▸ **EXERCISE DESCRIPTION**
With the pictures omitted, transcribe each line below exactly as it is.

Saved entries
<<<<
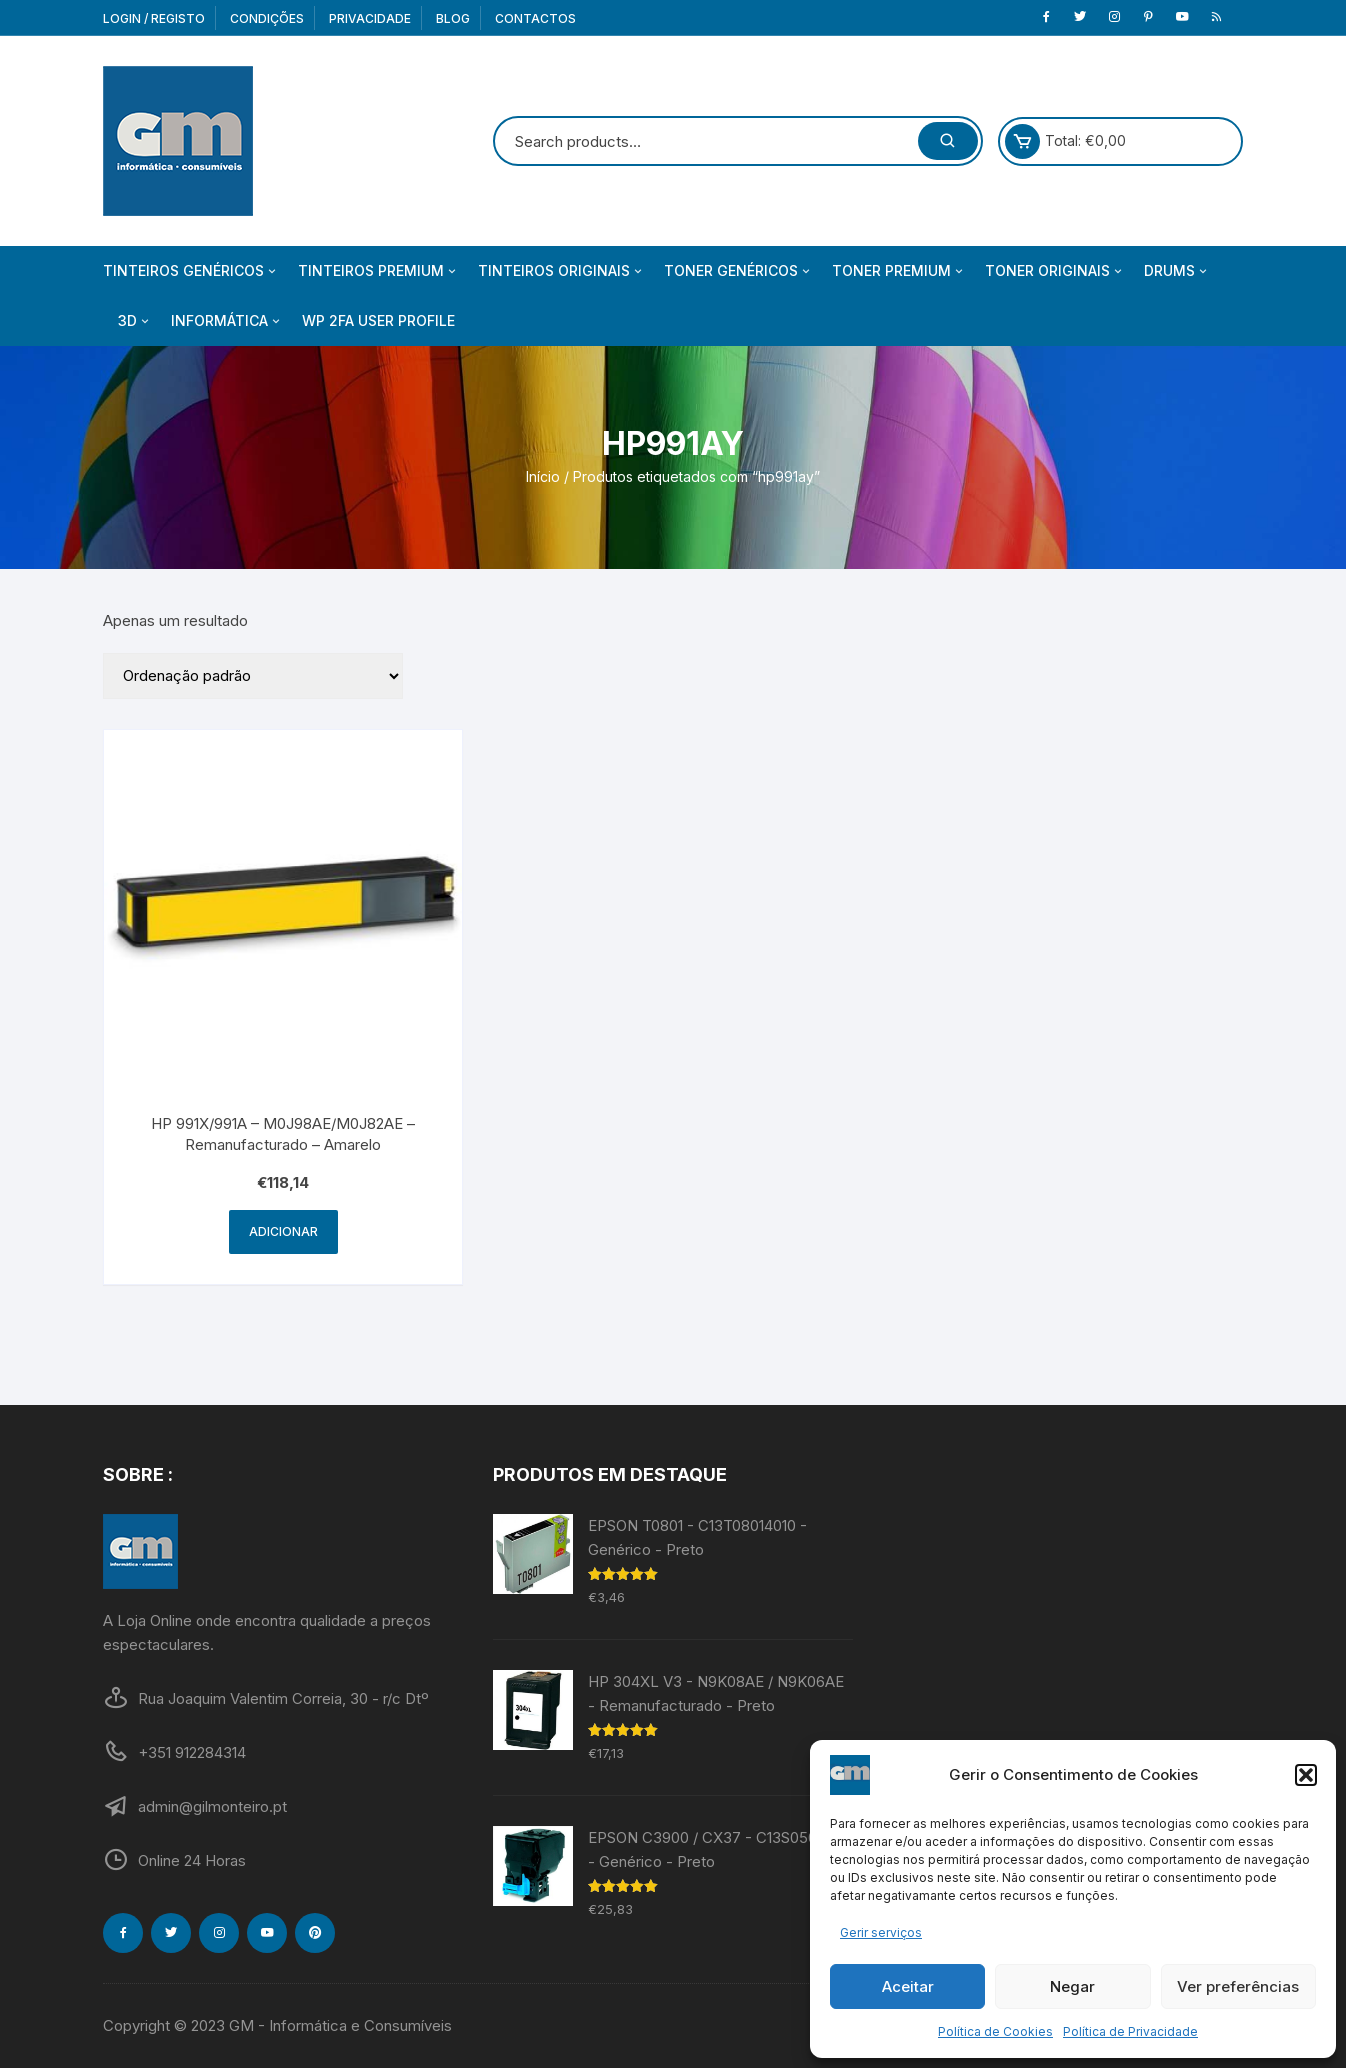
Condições (267, 18)
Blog (453, 18)
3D (135, 321)
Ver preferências (1238, 1986)
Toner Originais (1055, 271)
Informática (227, 321)
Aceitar (908, 1986)
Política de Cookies (995, 2031)
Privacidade (370, 18)
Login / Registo (154, 18)
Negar (1072, 1986)
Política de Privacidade (1130, 2031)
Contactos (535, 18)
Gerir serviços (881, 1932)
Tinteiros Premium (378, 271)
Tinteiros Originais (561, 271)
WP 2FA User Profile (378, 320)
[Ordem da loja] (253, 676)
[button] (1306, 1775)
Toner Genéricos (738, 271)
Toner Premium (899, 271)
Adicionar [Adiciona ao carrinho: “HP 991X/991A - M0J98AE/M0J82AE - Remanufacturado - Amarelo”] (283, 1231)
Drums (1177, 271)
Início (543, 476)
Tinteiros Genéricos (191, 271)
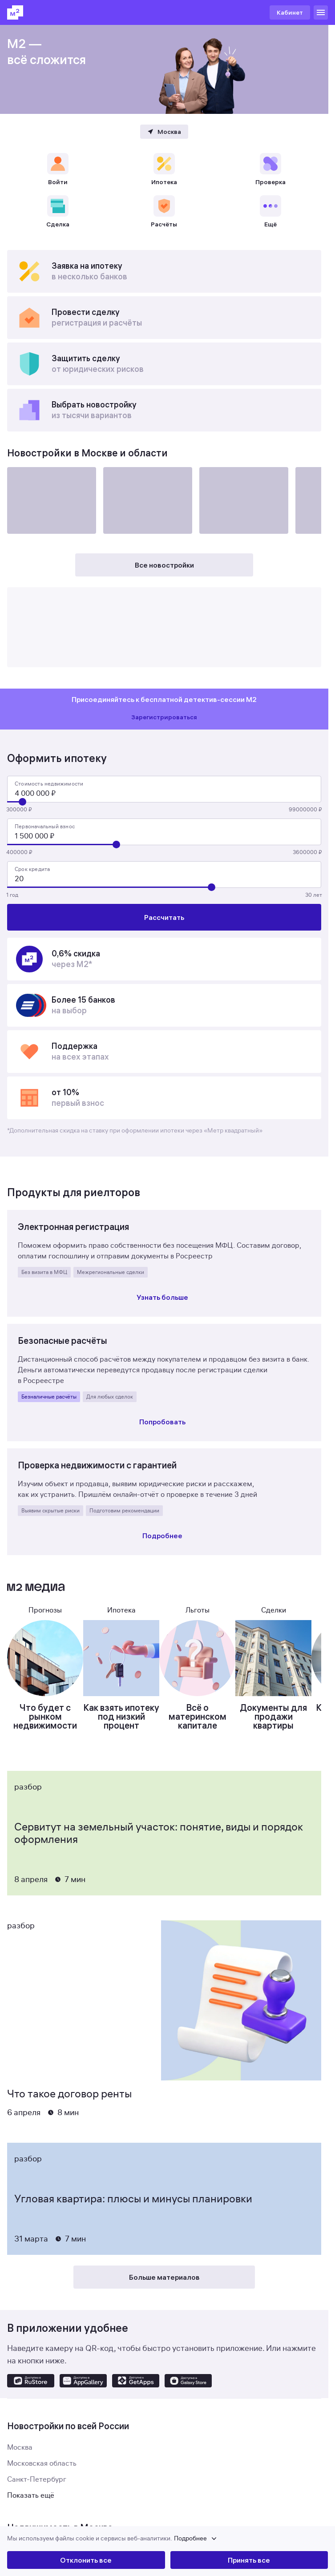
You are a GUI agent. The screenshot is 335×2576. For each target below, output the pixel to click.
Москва (19, 2447)
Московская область (42, 2463)
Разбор (28, 1787)
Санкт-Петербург (36, 2479)
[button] (167, 2538)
>>>>
▸ **REPLY TO THE EXERCISE**
Condições (267, 18)
Blog (453, 18)
3D (135, 321)
Ver preferências (1238, 1986)
Toner Originais (1055, 271)
Informática (227, 321)
Aceitar (908, 1986)
Política de Cookies (995, 2031)
Privacidade (370, 18)
Login / Registo (154, 18)
Negar (1072, 1986)
Política de Privacidade (1130, 2031)
Contactos (535, 18)
Gerir serviços (881, 1932)
Tinteiros Premium (378, 271)
Tinteiros Originais (561, 271)
WP 2FA User Profile (378, 320)
[Ordem da loja] (253, 676)
[button] (1306, 1775)
Toner Genéricos (738, 271)
Toner Premium (899, 271)
Adicionar [Adiciona ao carrinho: “HP 991X/991A - M0J98AE/M0J82AE - Remanufacturado - Amarelo”] (283, 1231)
Drums (1177, 271)
Início (543, 476)
Tinteiros Genéricos (191, 271)
You are a GUI agent. The screenshot is 335×2576. For each target below, output the pixel to click.
Москва (19, 2447)
Московская область (42, 2463)
Разбор (28, 1787)
Санкт-Петербург (36, 2479)
[button] (167, 2538)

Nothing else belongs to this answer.